* _EXERCISE INSTRUCTIONS_:
Begin with the line that holds "Find the location" and retype through the last line of the listing below, exactly; pictures are not part of the copy.

☆ ☆ ☆

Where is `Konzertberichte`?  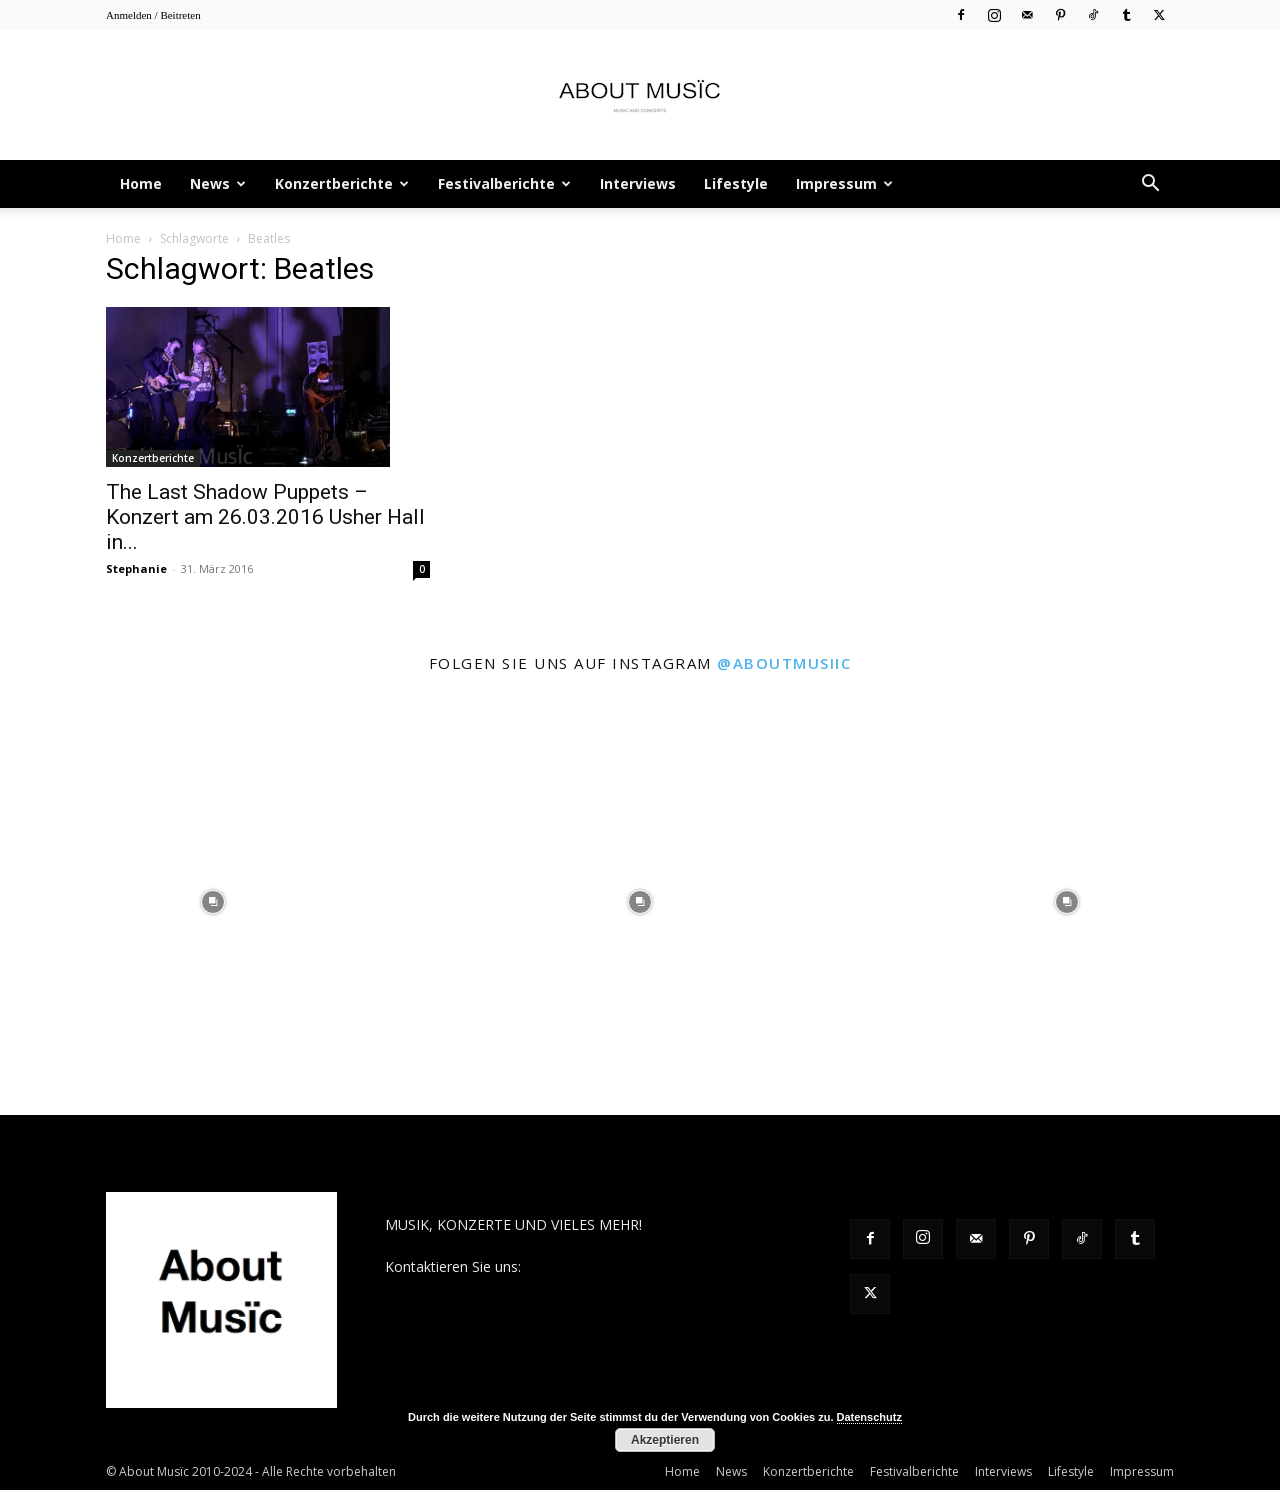 Konzertberichte is located at coordinates (342, 183).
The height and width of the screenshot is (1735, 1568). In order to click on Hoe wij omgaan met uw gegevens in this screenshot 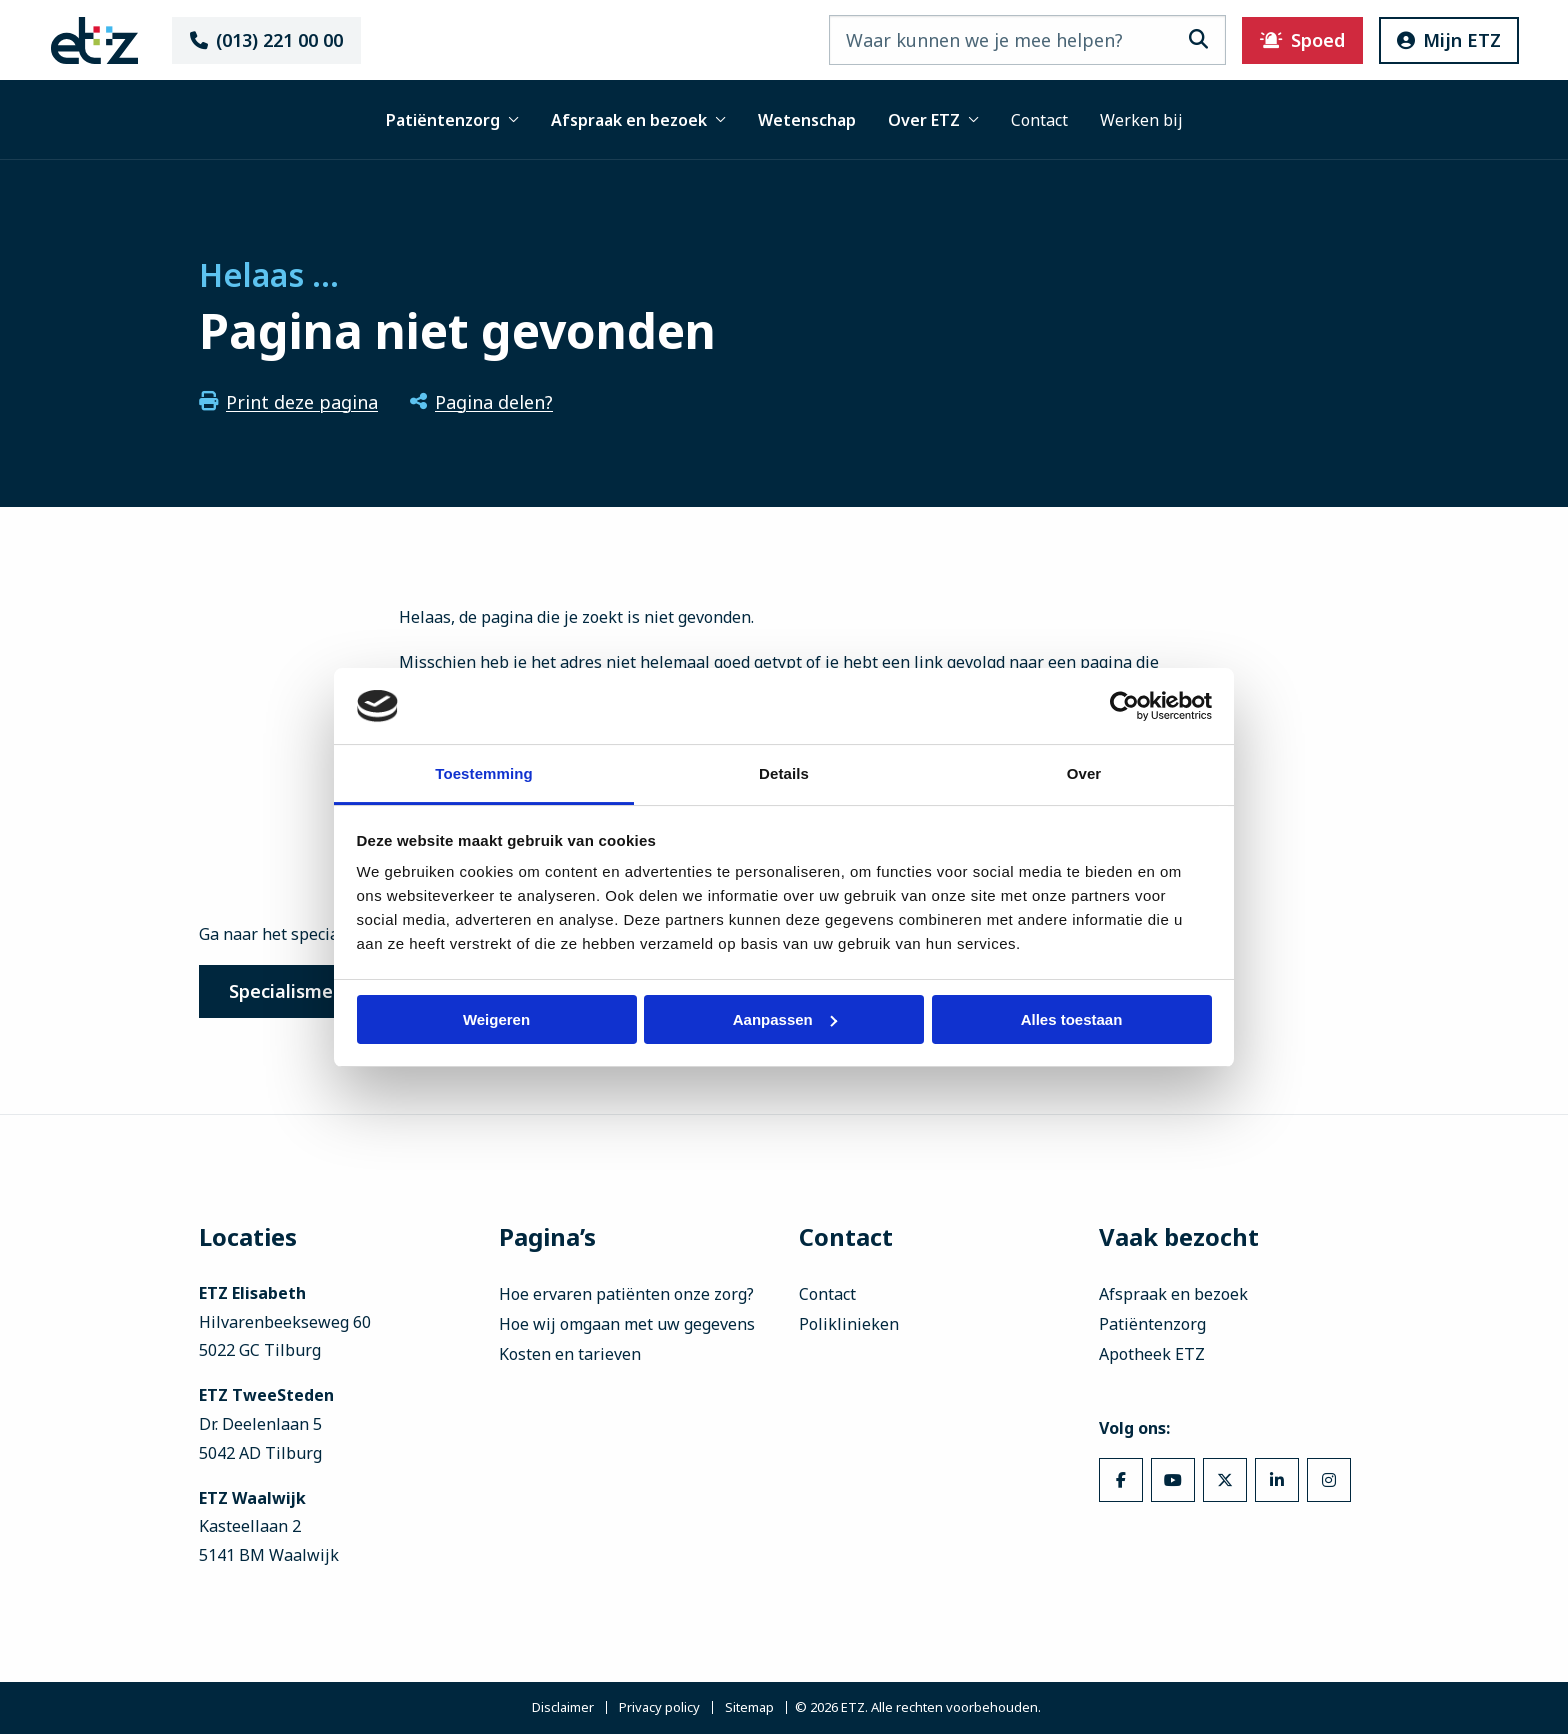, I will do `click(627, 1326)`.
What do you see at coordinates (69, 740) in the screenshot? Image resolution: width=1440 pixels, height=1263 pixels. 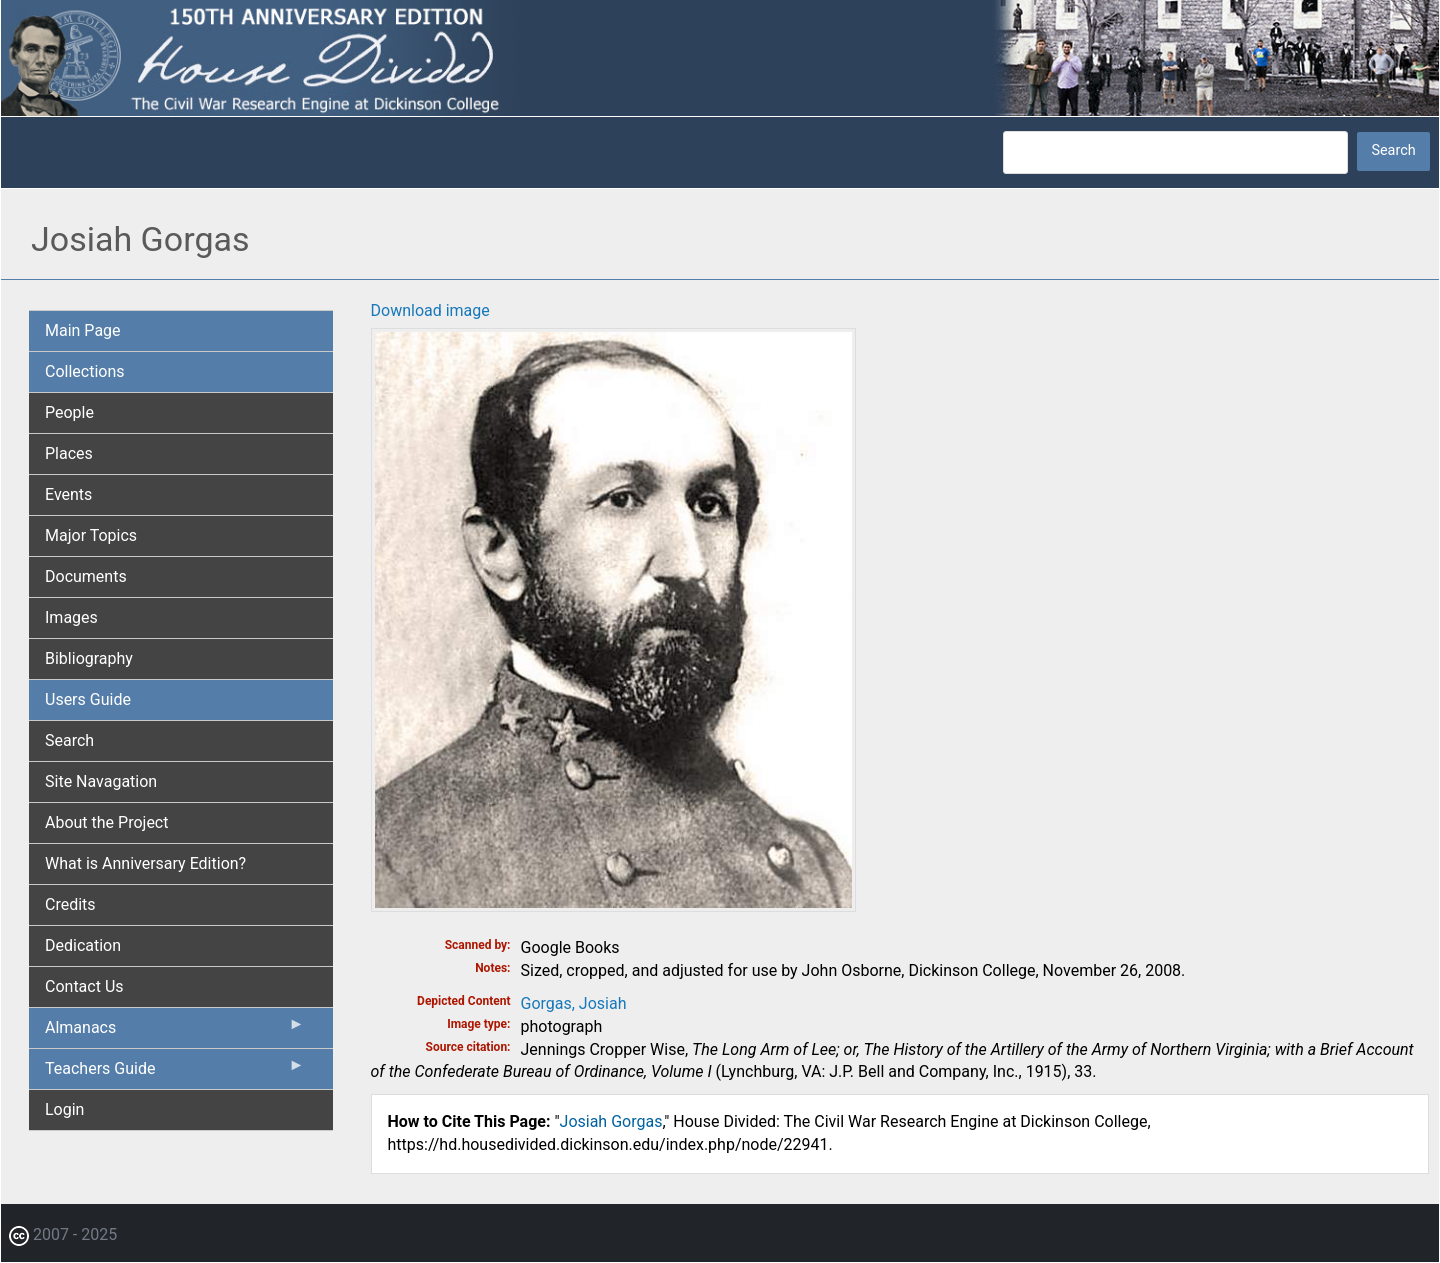 I see `Search [menuitem]` at bounding box center [69, 740].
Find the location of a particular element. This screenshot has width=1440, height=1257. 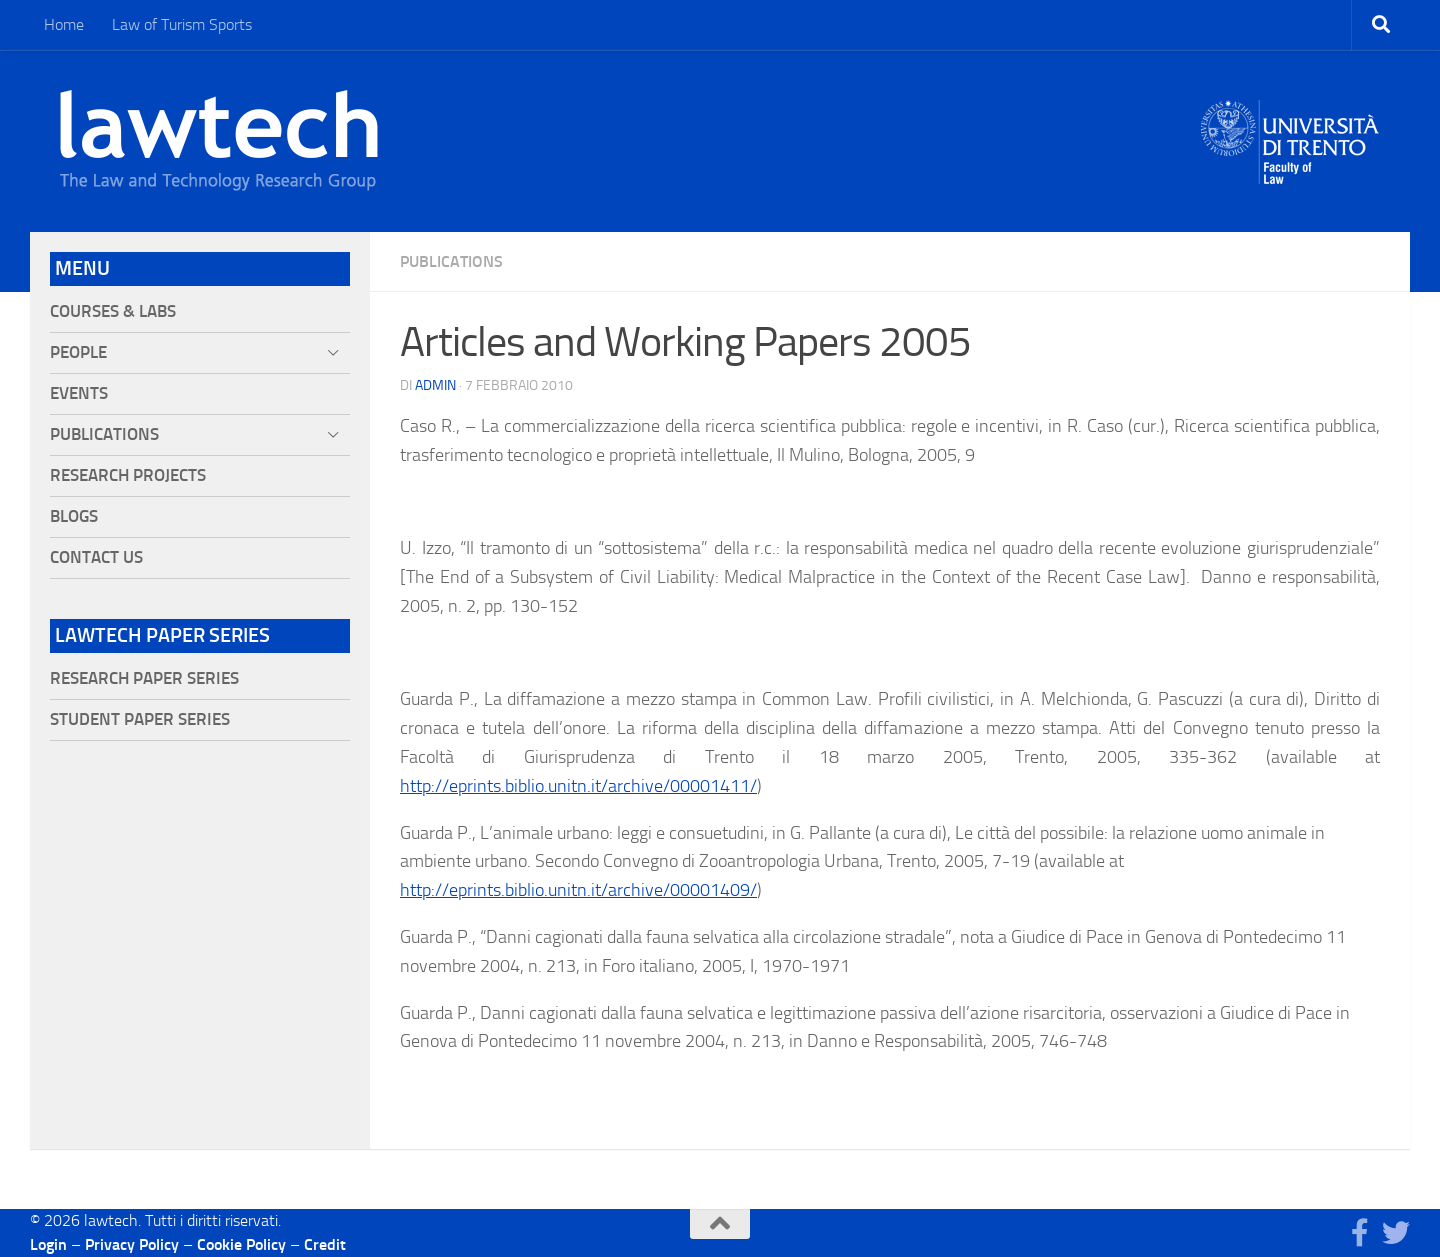

Law of Turism Sports is located at coordinates (182, 24).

☆ ☆ ☆

* _TASK RESPONSE_:
Find the location of a particular element. This screenshot has width=1440, height=1257. 

Law of Turism Sports is located at coordinates (182, 24).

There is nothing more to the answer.